(DEVELOPMENT) Blockly Filter
blockly_filter.Rmd
Using the development blockly Filter
Note that this filter is still in development stage and should not be used in production apps.
To activate this functionality, you only have to set the
filter_type
argument to blockly
.
On this application you will notice that there are no filters on the left side but only a “Show filter” (1) button appears. When clicked this button will open the filter modal where you can design your filter.
The filter works by selecting blocks from the categories (3), or by searching using the search box in (4), in to the canvas (2) that then are connected to create a filter.

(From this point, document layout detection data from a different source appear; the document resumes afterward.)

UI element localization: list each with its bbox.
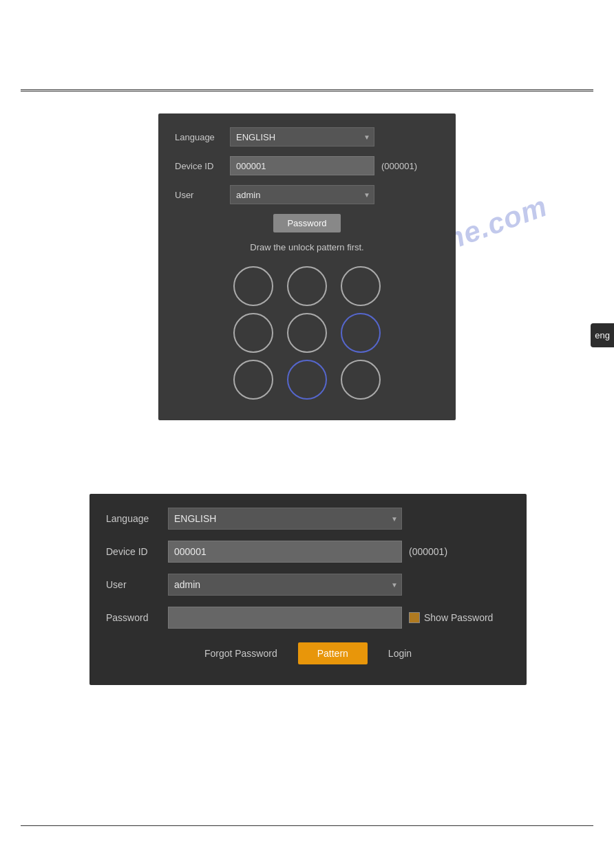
pattern-dot-1-0[interactable] xyxy=(233,313,273,353)
pattern-device-id-row: Device ID (000001) xyxy=(175,156,439,175)
pattern-language-label: Language xyxy=(175,132,230,142)
pw-language-row: Language ENGLISH CHINESE FRENCH GERMAN S… xyxy=(106,508,510,530)
pw-password-input[interactable] xyxy=(168,607,402,629)
pattern-user-select[interactable]: admin guest xyxy=(230,185,374,204)
pattern-device-id-label: Device ID xyxy=(175,161,230,171)
pw-user-select-wrapper: admin guest xyxy=(168,574,402,596)
pw-user-label: User xyxy=(106,579,168,590)
show-password-area: Show Password xyxy=(409,612,493,623)
pw-language-select-wrapper: ENGLISH CHINESE FRENCH GERMAN SPANISH xyxy=(168,508,402,530)
pw-device-id-label: Device ID xyxy=(106,546,168,557)
show-password-label[interactable]: Show Password xyxy=(424,612,493,623)
pattern-user-label: User xyxy=(175,190,230,200)
pattern-password-btn-row: Password xyxy=(175,214,439,232)
pattern-password-button[interactable]: Password xyxy=(273,214,340,232)
show-password-checkbox[interactable] xyxy=(409,612,420,623)
pattern-row-3 xyxy=(233,360,381,400)
pattern-panel: Language ENGLISH CHINESE FRENCH GERMAN S… xyxy=(158,113,456,420)
pattern-language-row: Language ENGLISH CHINESE FRENCH GERMAN S… xyxy=(175,127,439,147)
pattern-dot-2-0[interactable] xyxy=(233,360,273,400)
pw-language-label: Language xyxy=(106,513,168,524)
pw-device-id-hint: (000001) xyxy=(409,546,447,557)
pattern-language-select[interactable]: ENGLISH CHINESE FRENCH GERMAN SPANISH xyxy=(230,127,374,147)
pattern-dot-0-0[interactable] xyxy=(233,266,273,306)
pattern-user-row: User admin guest xyxy=(175,185,439,204)
bottom-rule xyxy=(21,825,593,827)
password-panel: Language ENGLISH CHINESE FRENCH GERMAN S… xyxy=(89,494,527,685)
pw-btn-row: Forgot Password Pattern Login xyxy=(106,642,510,664)
page: eng manualonline.com Language ENGLISH CH… xyxy=(0,0,614,868)
login-button[interactable]: Login xyxy=(388,648,412,659)
pattern-grid xyxy=(175,266,439,400)
forgot-password-button[interactable]: Forgot Password xyxy=(204,648,277,659)
pw-password-label: Password xyxy=(106,612,168,623)
pattern-user-select-wrapper: admin guest xyxy=(230,185,374,204)
pw-password-row: Password Show Password xyxy=(106,607,510,629)
pattern-language-select-wrapper: ENGLISH CHINESE FRENCH GERMAN SPANISH xyxy=(230,127,374,147)
side-tab-label: eng xyxy=(595,330,610,340)
pattern-button[interactable]: Pattern xyxy=(298,642,368,664)
pattern-row-1 xyxy=(233,266,381,306)
pattern-dot-0-2[interactable] xyxy=(341,266,381,306)
top-rule xyxy=(21,89,593,92)
pw-user-select[interactable]: admin guest xyxy=(168,574,402,596)
pw-language-select[interactable]: ENGLISH CHINESE FRENCH GERMAN SPANISH xyxy=(168,508,402,530)
pattern-dot-1-1[interactable] xyxy=(287,313,327,353)
pw-device-id-row: Device ID (000001) xyxy=(106,541,510,563)
pattern-row-2 xyxy=(233,313,381,353)
pattern-dot-0-1[interactable] xyxy=(287,266,327,306)
pw-device-id-input[interactable] xyxy=(168,541,402,563)
pattern-dot-1-2[interactable] xyxy=(341,313,381,353)
unlock-hint: Draw the unlock pattern first. xyxy=(175,242,439,252)
side-tab[interactable]: eng xyxy=(591,323,614,347)
pattern-dot-2-2[interactable] xyxy=(341,360,381,400)
pattern-device-id-hint: (000001) xyxy=(381,161,417,171)
pattern-dot-2-1[interactable] xyxy=(287,360,327,400)
pattern-device-id-input[interactable] xyxy=(230,156,374,175)
pw-user-row: User admin guest xyxy=(106,574,510,596)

Once a filter is created it can be applied by pressing the “Apply filter” (5). Notice that, opposed to the previous filter, it is not applied automatically and it must be applied explicitely.
Description of pieces
Filter Type pieces
All filters start with one of the pieces under the Filter Types section at the root of the filter. Only one of each of these pieces can be present in the canvas at any moment, one describing the filtering for the adae dataset, another for the adlb dataset, etc.
Notice that there two main types of filters, Dataset Filters and Subject Filters.
Variable pieces
In the toolbox there will be one section per dataset in the application. Under each of this sections you will find a piece for each of the variables in the dataset.
You can drag these pieces to create filters.
In the animation above we have created a simple filter that filters the adae table to rows in which the Lowest Level Term is ABDOMINAL CRAMPS
To create more complex filters we will use the combination operations available in the Operations toolbox section.
Operation pieces
Operation pieces are divided in two big groups:
- Pieces used to combine variable pieces
- Pieces used to combine sets
Combining variable pieces
First we will describe the and, or and not operations used to combine variable pieces from the same dataset. These are purple-colored and can be found under the Operations section in the toolbox.
These pieces allow to create more complex filters, for example in the gif above we create a filter that filters the adae table to rows in which:
- The Lowest Level Term is ABDOMINAL CRAMPS and the Severity is SEVERE
- The Lowest Level Term is ABDOMINAL CRAMPS or the Severity is SEVERE
- The Lowest Level Term is ABDOMINAL CRAMPS or the Severity is not SEVERE
There is not a single way of expressing a filter, therefore the same filter may be expressed, by different selections in the variable menus, or by different Combining Operations.
Combining sets
First we will describe the union, intersect and complement operations (see) used to combine sets to select a subpopulation of interest across the whole application.
These are green-colored and can be found under the Operations section in the toolbox.
For example in the gif below we create a filter selects a subpopulation that contains:
- All Female subjects between 60 and 70 intersect all subjects that have had any adverse event with Severity Severe.
- All Female subjects between 60 and 70 union all subjects that have had any adverse event with Severity Severe
- All Female subjects between 60 and 70 union with the complement of all subjects that have had any adverse event with Severity Severe
Piece restrictions
Several restrictions are in place to avoid incorrect configurations of the filter:
- Variable and Combining variable pieces can have any parent.
- Combining variable pieces can only have as children another Combining variable piece or a variable piece.
- Any variable pieces under a given combining variable piece, regardless of depth, must belong to the same dataset.
- Combining set pieces can have as parent another combining set piece or the Subject Filter piece.
- Combining set pieces can have any piece as children.
The controls in the application prevent that any of the above actions is performed in the filter canvas.
Example application
Find below an application that allows testing the filter.
# Notice the usage of ::: as several of the functions are not exported yet
# until a final version of the filter is provided
dv.manager:::run_ap(
data = list(
"D0" = list(
adsl = dv.manager:::get_pharmaverse_data("adsl"),
adae = dv.manager:::get_pharmaverse_data("adae")
),
"D2" = list(
adsl = dv.manager:::get_pharmaverse_data("adsl"),
adae = dv.manager:::get_pharmaverse_data("adae")
)
),
module_list = list(
"Listing" = dv.listings::mod_listings("mod_listing", c("adsl", "adae"))
),
filter_data = "adsl",
filter_key = "USUBJID",
filter_type = "blockly"
)
Exporting a filter and using it as a preset filter
A given state of the filter can export a filter to a file using the “Export Filter” button. This file can then be used in the app call as a preset filter.
# Notice the usage of ::: as several of the functions are not exported yet
# until a final version of the filter is provided
dv.manager:::run_app(
...,
filter_type = "blockly",
filter_default_state = "path/to/filter/file.json"
)
Known issues and FAQ
- Is bookmarking supported?
- Yes.
- One of the “AND”/“OR” pieces has no connections, what do I do?
- Delete it and drag a new one.
- The search box does not work?
- At least three characters must be used in the search box before it starts searching.
- I have applied the filter but no filtering is happening.
- Check that there are no unconnected pieces. If any piece is not connected the filter cannot be applied.
- I have made a selection for a categorical variable but it is not
correctly applied.
- When selecting categorical variables it is required that the dropdown menu is closed before the selection can be applied.